The Barney Design

On a March afternoon in 1996, a brand new team NBA called the Toronto Raptors were playing the Chicago Bulls. This was the Michael Jordan era. The Bulls were the best team in the league, and the Raptors … not so much. The Raptors actually beat the Bulls that day, but it was a mostly meaningless game at the end of the season.

In hindsight, the notable part of the game wasn’t how the two teams played, but the way they looked. The Bulls were dressed in red jerseys with the word “Bulls” written in black and white lettering across the chest. Simple. Classic.

The Toronto Raptors jerseys were neither simple nor classic. Their white home uniforms had jagged silver and black pinstripes, as if they were cut by slashing raptor claws. And on the front was a giant, red basketball-playing dinosaur who was also wearing a uniform—a totally different one. The away jerseys were even wilder because they were purple. All of this, including the Raptor’s name, had been inspired by the velociraptors from the movie Jurassic Park.

But the dinosaur on the Raptor’s jerseys ended up being compared to a different, much friendlier 90s dinosaur: Barney. They were, in the words of one critic, “cartoonish and ridiculous.”

The Raptors jersey may have been particularly garish, but it wasn’t the only jersey of its kind. The 1990s produced some of the wildest, loudest, jerseys ever seen on a basketball court. Like the Atlanta Hawks’ red and black jersey with a fierce-looking Hawk swooping in across the entire front of it. Or the Milwaukee Bucks’ green uniform with a giant picture of a purple stag.
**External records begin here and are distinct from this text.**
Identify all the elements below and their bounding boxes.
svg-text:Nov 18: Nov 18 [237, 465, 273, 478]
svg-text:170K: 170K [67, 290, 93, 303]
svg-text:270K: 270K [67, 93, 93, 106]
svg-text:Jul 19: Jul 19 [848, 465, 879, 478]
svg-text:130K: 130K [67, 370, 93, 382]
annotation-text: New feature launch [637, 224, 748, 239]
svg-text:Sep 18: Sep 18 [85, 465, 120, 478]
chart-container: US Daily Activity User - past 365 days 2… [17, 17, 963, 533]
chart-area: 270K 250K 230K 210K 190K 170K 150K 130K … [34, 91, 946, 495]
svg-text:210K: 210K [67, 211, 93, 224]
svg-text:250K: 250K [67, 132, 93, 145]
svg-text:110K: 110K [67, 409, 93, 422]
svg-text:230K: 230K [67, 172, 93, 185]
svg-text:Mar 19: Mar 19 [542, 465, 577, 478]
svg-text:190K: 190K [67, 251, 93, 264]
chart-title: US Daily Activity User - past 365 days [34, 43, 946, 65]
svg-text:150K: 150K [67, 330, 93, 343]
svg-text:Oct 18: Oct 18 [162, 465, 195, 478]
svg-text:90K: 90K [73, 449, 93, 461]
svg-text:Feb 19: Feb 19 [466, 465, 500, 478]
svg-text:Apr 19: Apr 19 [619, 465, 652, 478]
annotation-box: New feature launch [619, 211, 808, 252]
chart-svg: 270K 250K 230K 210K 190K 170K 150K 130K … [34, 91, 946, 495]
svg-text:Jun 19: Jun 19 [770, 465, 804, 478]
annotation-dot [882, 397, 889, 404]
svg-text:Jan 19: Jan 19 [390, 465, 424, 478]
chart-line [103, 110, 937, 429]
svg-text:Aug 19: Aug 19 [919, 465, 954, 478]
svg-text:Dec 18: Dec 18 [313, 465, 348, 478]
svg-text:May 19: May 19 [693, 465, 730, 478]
Many of these designs can be traced back to one man—Tom O’Grady, who, in 1990, became the league’s first creative director. Before O’Grady joined the league, most NBA jerseys looked something like that classic Bulls jersey. They had simple two or three color schemes, with the team name across the front. There might have been a stripe here or there, maybe a cool font, but that was about it. And they weren’t designed by…designers. Before O’Grady, the design of team uniforms was often left to equipment managers. It was, says O’Grady, “not a sophisticated business.”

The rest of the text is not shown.